Page-level text extractions:
************

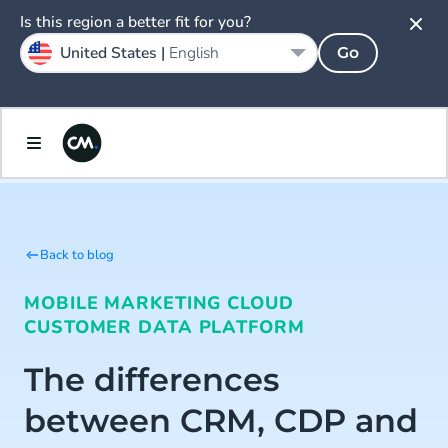
Is this region a better fit for you?
United States |
English
Go
Back to blog
MOBILE MARKETING CLOUD
CUSTOMER DATA PLATFORM
The differences
between CRM, CDP and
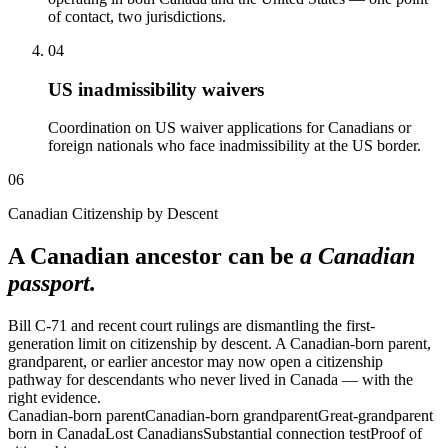
of contact, two jurisdictions.
04
US inadmissibility waivers
Coordination on US waiver applications for Canadians or
foreign nationals who face inadmissibility at the US border.
06
Canadian Citizenship by Descent
A Canadian ancestor can be
a Canadian
passport.
Bill C-71 and recent court rulings are dismantling the first-
generation limit on citizenship by descent. A Canadian-born parent,
grandparent, or earlier ancestor may now open a citizenship
pathway for descendants who never lived in Canada — with the
right evidence.
Canadian-born parent
Canadian-born grandparent
Great-grandparent
born in Canada
Lost Canadians
Substantial connection test
Proof of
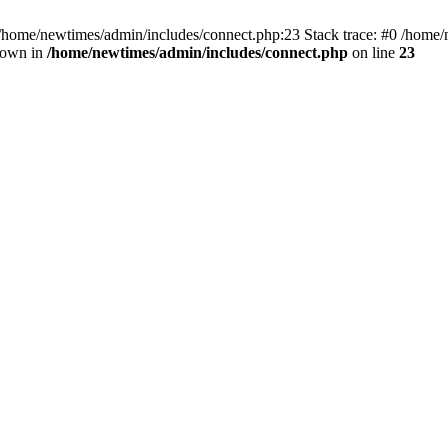
 /home/newtimes/admin/includes/connect.php:23 Stack trace: #0 /home/
hrown in
/home/newtimes/admin/includes/connect.php
on line
23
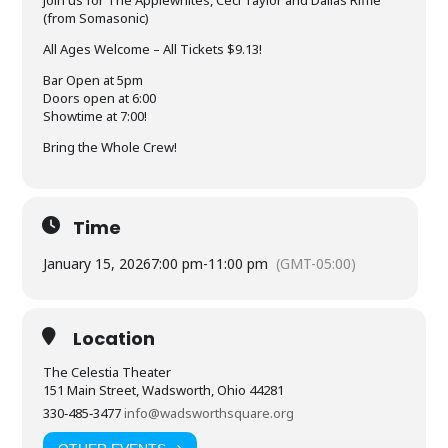
(from Somasonic)
All Ages Welcome – All Tickets $9.13!
Bar Open at 5pm
Doors open at 6:00
Showtime at 7:00!
Bring the Whole Crew!
Time
January 15, 2026
7:00 pm
-
11:00 pm
(GMT-05:00)
Location
The Celestia Theater
151 Main Street, Wadsworth, Ohio 44281
330‑485‑3477
info@wadsworthsquare.org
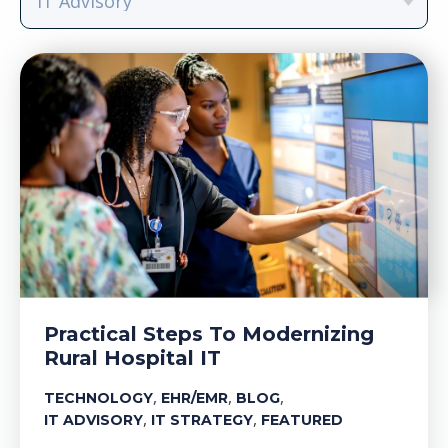
Practical Steps To Modernizing
Rural Hospital IT
,
,
,
TECHNOLOGY
EHR/EMR
BLOG
,
,
IT ADVISORY
IT STRATEGY
FEATURED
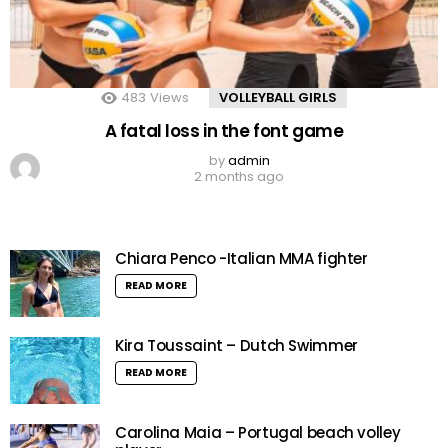
483
Views
VOLLEYBALL GIRLS
A fatal loss in the font game
by
admin
2 months ago
Chiara Penco -Italian MMA fighter
READ MORE
Kira Toussaint – Dutch Swimmer
READ MORE
Carolina Maia – Portugal beach volley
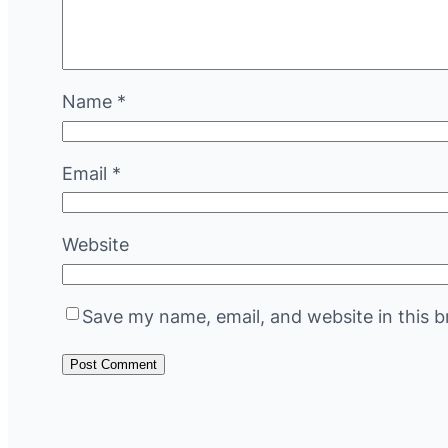
Name
*
Email
*
Website
Save my name, email, and website in this b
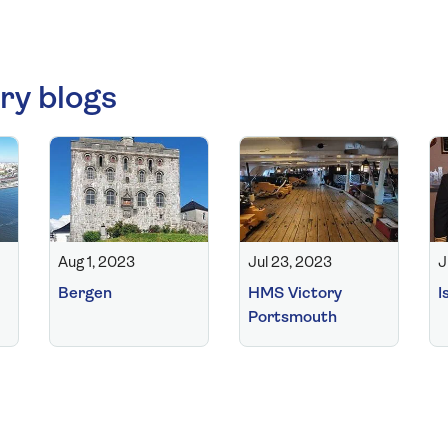
ry blogs
Aug 1, 2023
Jul 23, 2023
J
Bergen
HMS Victory
I
Portsmouth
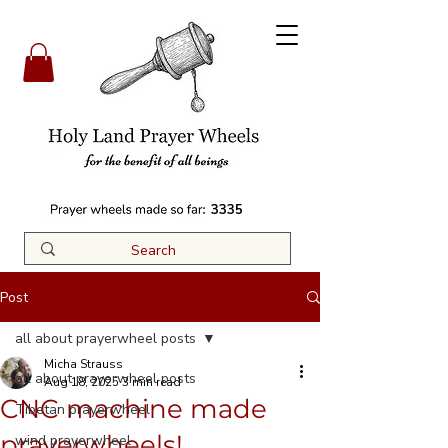
3335
Post
all about prayerwheel posts
Micha Strauss
all about prayerwheel posts
Aug 18, 2025
3 min read
CNC machine made
Tibetan prayerwheel
prayerwheels!
wind prayerwheel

************

### Assignment:
Take the lines from the first line of the entries through the line with "(from Somasonic)", inclusive, and give them again exactly, minus any pictures.

### Completed exercise:
Is this region a better fit for you?
United States |
English
Go
Back to blog
MOBILE MARKETING CLOUD
CUSTOMER DATA PLATFORM
The differences
between CRM, CDP and
of contact, two jurisdictions.
04
US inadmissibility waivers
Coordination on US waiver applications for Canadians or
foreign nationals who face inadmissibility at the US border.
06
Canadian Citizenship by Descent
A Canadian ancestor can be
a Canadian
passport.
Bill C-71 and recent court rulings are dismantling the first-
generation limit on citizenship by descent. A Canadian-born parent,
grandparent, or earlier ancestor may now open a citizenship
pathway for descendants who never lived in Canada — with the
right evidence.
Canadian-born parent
Canadian-born grandparent
Great-grandparent
born in Canada
Lost Canadians
Substantial connection test
Proof of
 /home/newtimes/admin/includes/connect.php:23 Stack trace: #0 /home/
hrown in
/home/newtimes/admin/includes/connect.php
on line
23
(from Somasonic)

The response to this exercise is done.